Joan O'Connell Hedman of Slant Magazine felt the episode to be the strongest of the second series. She praised the "uniformly fantastic" guest cast and the "drop dead gorgeous" exterior and interior locations. She singled out writer Phil Ford for considerable praise feeling that he wrote the episode true to the characters "while filling in backstory we had no way of imagining" and delivered "drama, action, and laughs". Brad Trechak of AOL TV felt the more comic episode was a welcome respite from darker episodes. He praised the episode for being "light and fluffy yet it furthered things along with regard to the Torchwood universe and its characters". Reviewing the episode Brigid Cherry of Total Sci-Fi felt that "contrary to expectation – it’s hilarious". She praised the comedy provided from Eve Myles, Gareth David-Lloyd and Nerys Hughes in particular as well as the "terrifying moments that threaten to tip over into gross-out horror-comedy." She felt overall the "offbeat self-parody" made a welcome change from the show's more serious episodes and rated it eight out of ten.
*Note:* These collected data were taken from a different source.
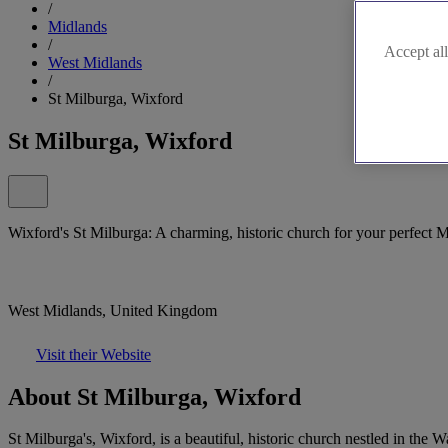
/
Midlands
/
Accept all
West Midlands
/
St Milburga, Wixford
St Milburga, Wixford
Wixford's St Milburga: A charming, historic church for your perfect 
West Midlands, United Kingdom
Visit their Website
About St Milburga, Wixford
St Milburga's, Wixford, is a beautiful, historic church nestled in the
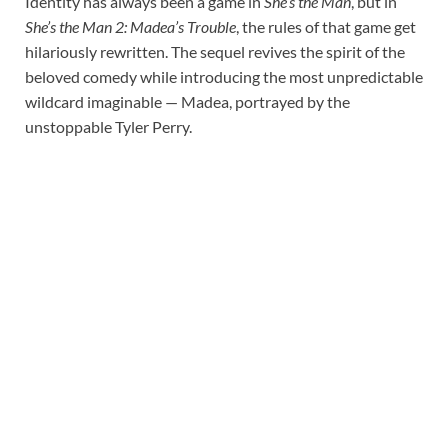
Identity has always been a game in
She’s the Man
, but in
She’s the Man 2: Madea’s Trouble
, the rules of that game get
hilariously rewritten. The sequel revives the spirit of the
beloved comedy while introducing the most unpredictable
wildcard imaginable — Madea, portrayed by the
unstoppable Tyler Perry.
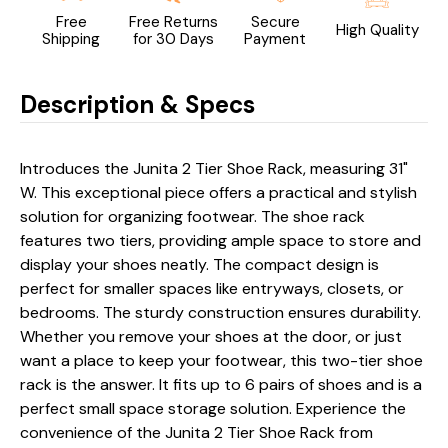
Free
Free Returns
Secure
High Quality
Shipping
for 30 Days
Payment
Description & Specs
Introduces the Junita 2 Tier Shoe Rack, measuring 31"
W. This exceptional piece offers a practical and stylish
solution for organizing footwear. The shoe rack
features two tiers, providing ample space to store and
display your shoes neatly. The compact design is
perfect for smaller spaces like entryways, closets, or
bedrooms. The sturdy construction ensures durability.
Whether you remove your shoes at the door, or just
want a place to keep your footwear, this two-tier shoe
rack is the answer. It fits up to 6 pairs of shoes and is a
perfect small space storage solution. Experience the
convenience of the Junita 2 Tier Shoe Rack from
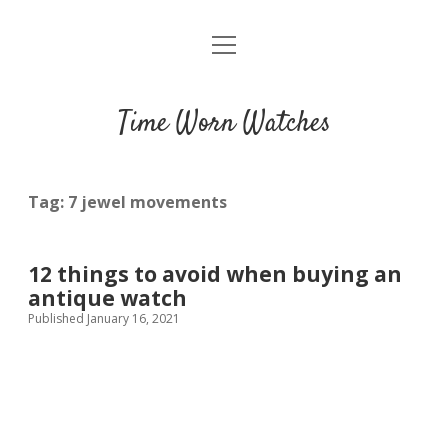
open
Home
menu
Blog
Time Worn Watches
Glossary
Watchmakers
Tag:
7 jewel movements
Movements
12 things to avoid when buying an
Guides
antique watch
Published January 16, 2021
Contact us
Privacy policy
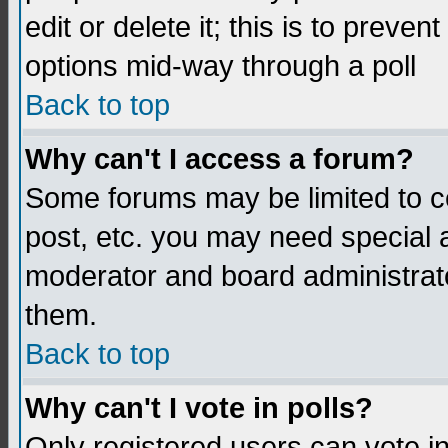
edit or delete it; this is to preve
options mid-way through a poll
Back to top
Why can't I access a forum?
Some forums may be limited to ce
post, etc. you may need special 
moderator and board administrato
them.
Back to top
Why can't I vote in polls?
Only registered users can vote in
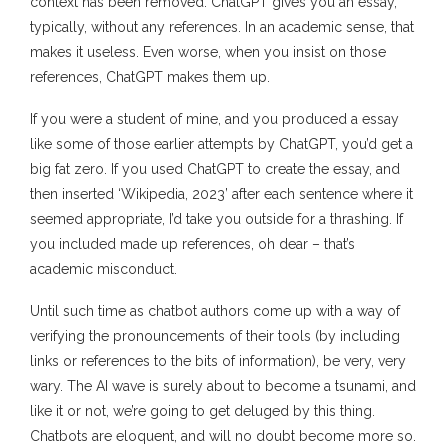
context has been removed. ChatGPT gives you an essay,
typically, without any references. In an academic sense, that
makes it useless. Even worse, when you insist on those
references, ChatGPT makes them up.
If you were a student of mine, and you produced a essay
like some of those earlier attempts by ChatGPT, you’d get a
big fat zero. If you used ChatGPT to create the essay, and
then inserted ‘Wikipedia, 2023’ after each sentence where it
seemed appropriate, I’d take you outside for a thrashing. If
you included made up references, oh dear – that’s
academic misconduct.
Until such time as chatbot authors come up with a way of
verifying the pronouncements of their tools (by including
links or references to the bits of information), be very, very
wary. The AI wave is surely about to become a tsunami, and
like it or not, we’re going to get deluged by this thing.
Chatbots are eloquent, and will no doubt become more so.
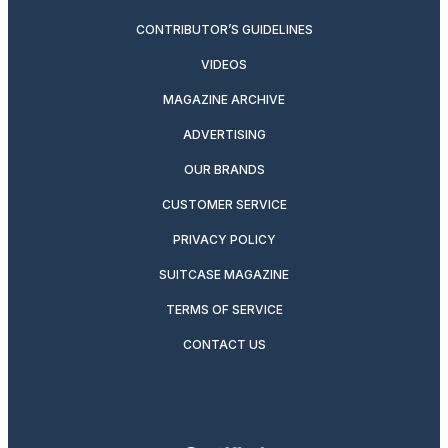
CONTRIBUTOR’S GUIDELINES
VIDEOS
MAGAZINE ARCHIVE
ADVERTISING
OUR BRANDS
CUSTOMER SERVICE
PRIVACY POLICY
SUITCASE MAGAZINE
TERMS OF SERVICE
CONTACT US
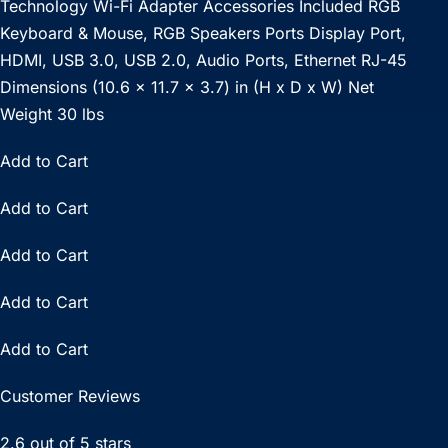
Technology Wi-Fi Adapter Accessories Included RGB
Keyboard & Mouse, RGB Speakers Ports Display Port,
HDMI, USB 3.0, USB 2.0, Audio Ports, Ethernet RJ-45
Dimensions (10.6 x 11.7 x 3.7) in (H x D x W) Net
Weight 30 lbs
Add to Cart
Add to Cart
Add to Cart
Add to Cart
Add to Cart
Customer Reviews
2.6 out of 5 stars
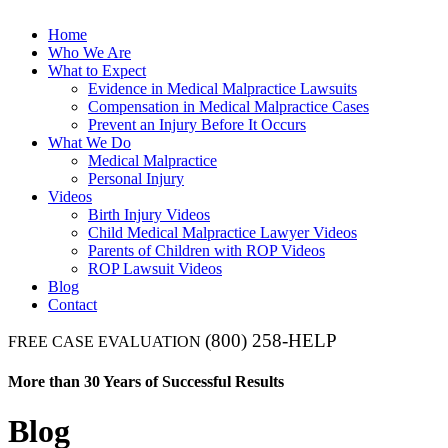
Home
Who We Are
What to Expect
Evidence in Medical Malpractice Lawsuits
Compensation in Medical Malpractice Cases
Prevent an Injury Before It Occurs
What We Do
Medical Malpractice
Personal Injury
Videos
Birth Injury Videos
Child Medical Malpractice Lawyer Videos
Parents of Children with ROP Videos
ROP Lawsuit Videos
Blog
Contact
(800) 258-HELP
FREE CASE EVALUATION
More than 30 Years of Successful Results
Blog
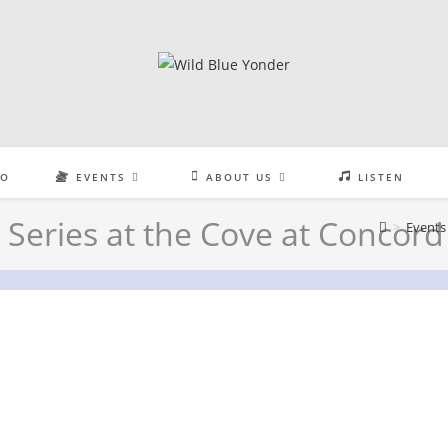
EO
EVENTS
ABOUT US
LISTEN
Series at the Cove at Concord
>
Events
the Cove at Concord Park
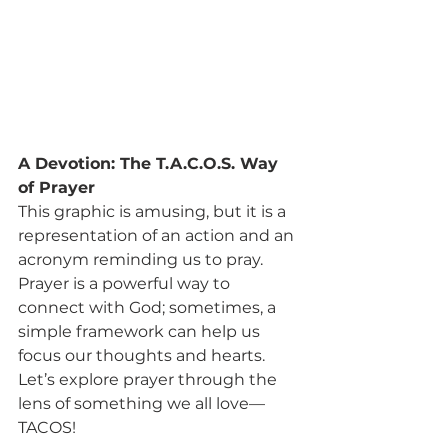
A Devotion: The T.A.C.O.S. Way 
of Prayer
This graphic is amusing, but it is a 
representation of an action and an 
acronym reminding us to pray. 
Prayer is a powerful way to 
connect with God; sometimes, a 
simple framework can help us 
focus our thoughts and hearts. 
Let’s explore prayer through the 
lens of something we all love—
TACOS!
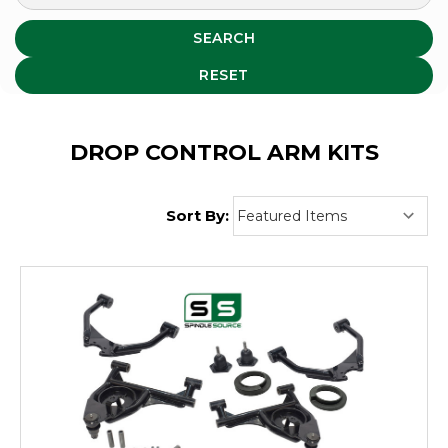
SEARCH
RESET
DROP CONTROL ARM KITS
Sort By:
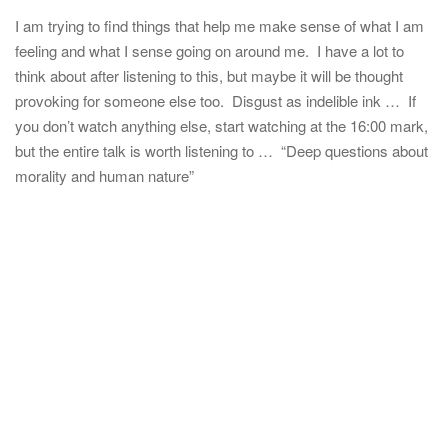
I am trying to find things that help me make sense of what I am
feeling and what I sense going on around me. I have a lot to
think about after listening to this, but maybe it will be thought
provoking for someone else too. Disgust as indelible ink … If
you don’t watch anything else, start watching at the 16:00 mark,
but the entire talk is worth listening to … “Deep questions about
morality and human nature”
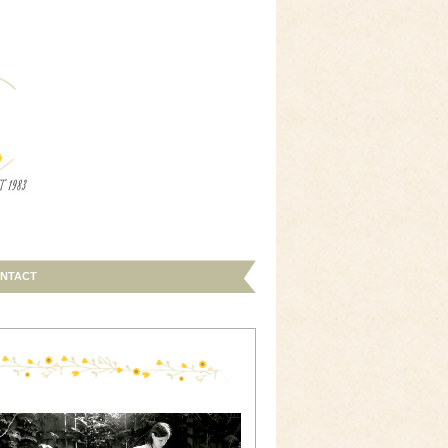
NTACT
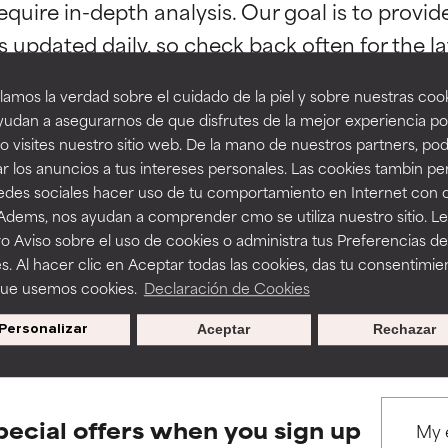
orted by independent studies. Outstanding active ingredient for
orted by independent studies. Outstanding active ingredient for
equire in-depth analysis. Our goal is to provi
ns.
ns.
amos la verdad sobre el cuidado de la piel y sobre nuestras cook
rove a formula's texture, stability, or penetration.
rove a formula's texture, stability, or penetration.
udan a asegurarnos de que disfrutes de la mejor experiencia po
 visites nuestro sitio web. De la mano de nuestros partners, p
r los anuncios a tus intereses personales. Las cookies tambin p
itating but may have aesthetic, stability, or other issues that limit
itating but may have aesthetic, stability, or other issues that limit
BACK TO SEARCH
redes sociales hacer uso de tu comportamiento en Internet con 
 Adems, nos ayudan a comprender cmo se utiliza nuestro sitio. L
o Aviso sobre el uso de cookies o administra tus Preferencias de
ihood of irritation. Risk increases when combined with other prob
ihood of irritation. Risk increases when combined with other prob
s. Al hacer clic en Aceptar todas las cookies, das tu consentimie
que usemos cookies.
Declaración de Cookies
s used to assess ingredients in this dictionary. Regulations regar
Personalizar
Aceptar
Rechazar
tion, inflammation, dryness, etc. May offer benefit in some capabil
tion, inflammation, dryness, etc. May offer benefit in some capabil
ore harm than good.
ore harm than good.
pecial offers when you sign up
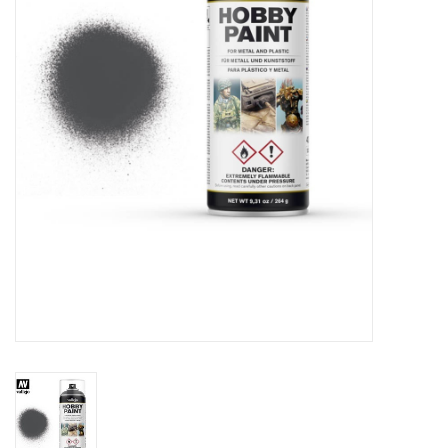
█ Painting & Modelling
█ Terrain & Scenics
EVENT TICKETS
▒ By Rule System
Gift cards
Brands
Den of Geek's Jack Kibble-White found the episode to be a "surprise series highlight".

However, the episode attracted heavy criticism. In a review titled "Too Much Crying, Not Enough Shagging" io9's Charlie Jane Anders criticised the episode's reliance on "cheesy soap opera moments". Her major criticisms also encompassed the nonsensical aspects of the plot and the depiction of Torchwood as an incompetent team, particularly in allowing Gwen to progress with her wedding in the circumstance of her being pregnant. She felt that the episode had saving graces in a sequence which she felt acted as an homage to films Dead Alive and Evil Dead and the fact it made her believe "that Rhys and Gwen care about each other." Ian Berriman of SFX magazine wrote that the episode was one of the weakest of the second series and was hampered by "limp gags and thuddingly obvious characterisation". IGN's Travis Fickett rated the episode five out of ten and criticised it as "flat out bad television". He felt the comedic style to be at odds with Torchwoods science fiction and horror storytelling and criticised some of the character moments as "preposterous" and "insipid". Airlock Alpha's Alan Stanley Blair was more mixed stating that the "episode feels like a lot of ideas have been thrown into a pot and mixed with all the Torchwood goodness". He felt that the episode held together "by luck more than skill" but still "provided a lot of laughs and some wild fun". Den of Geek's Andrew Mickel felt that the episode exaggerated and stereotyped the Welsh characters in the overall scenario parodying them collectively as "the Welshest people on television". He also criticised the focus on Gwen and the ridiculousness of her plan to marry Rhys despite her being pregnant. He felt however, that the episode played out "like a fun episode of Buffy" and that Rhys continued to be "Gwen’s one redeeming feature", praising the scenes between him and his mother.